Лерой снял с ящика свою огромную лапищу, и Кевин увидел там пачку сложенных, словно бумажные салфетки, листов бумаги, на которых было что-то напечатано.
— Никакой тайны нет, все очень просто, — улыбнулся Лерой. — Я занимаюсь музыкой и не хочу, чтобы начальство ко мне цеплялось. Ребятам-то, конечно, все равно. Я здесь выполняю кое-какие свои задания, чтобы успеть побольше. И сольфеджии я пою здесь, день незаметно и проходит.
Кевин в изумлении смотрел на него. Лицо его было как открытая книга, на нем было написано и откуда он родом, и что он за человек, и о чем он думает. Лерой видел, что Кевин никак не может привыкнуть к этому огромному заводу, к его оглушающей какофонии шумов, не может привыкнуть к черным лицам вокруг, не может понять, почему американцы насмехаются над неграми или ненавидят их — эти загадочные существа, которые так похожи и так не похожи на него.
— Ты что же, и впрямь собираешься стать певцом? — наконец спросил Кевин. — Как те, что поют в театрах?
— У каждого человека должна быть в жизни цель, — серьезно сказал Лерой. — Не знаю, как там у вас в Ирландии, но здесь, если у тебя нет цели, ты ничто.
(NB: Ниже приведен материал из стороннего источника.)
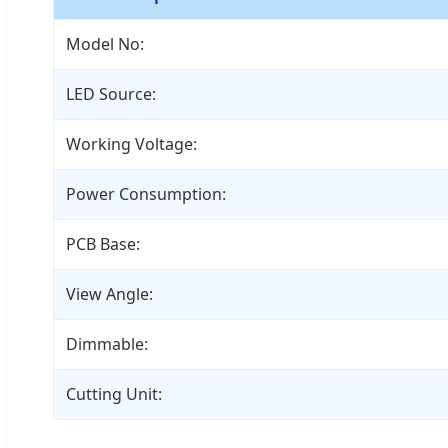
Model No:
LED Source:
Working Voltage:
Power Consumption:
PCB Base:
View Angle:
Dimmable:
Cutting Unit:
Подумай, никого не интересует, как тебя зовут, спрашивают только номер твоей страховой карточки и табеля. Если бы у меня в жизни не было ничего, кроме восьми часов в день на конвейере — и завтра, и послезавтра, и через месяц, и через год, — я бы, наверное, очень скоро сделался стариком.
Кевин внимательно слушал, скрестив на груди руки и наклонив голову к плечу.
— Обязательно нужно к чему-то стремиться. Возьми, к примеру, меня. Я готовлюсь принять участие в радиоконкурсе Метрополитен-опера. Серьезно.
— Интересная, наверное, программа. Только я ее не знаю. Я, когда наступает вечер, иду бродить по городу или пишу письма домой.
— Если тебя допустили к участию в конкурсе, это уже больше половины дела. — Лерой захлопнул ящик. — Ты поешь одну-две арии или дуэт с кем-нибудь из участниц. Понравился — все, Метрополитен-опера подписывает с тобой контракт. Не понравился — тоже не беда, ведь тебя слышат миллионы и кто-нибудь наверняка тобой заинтересуется.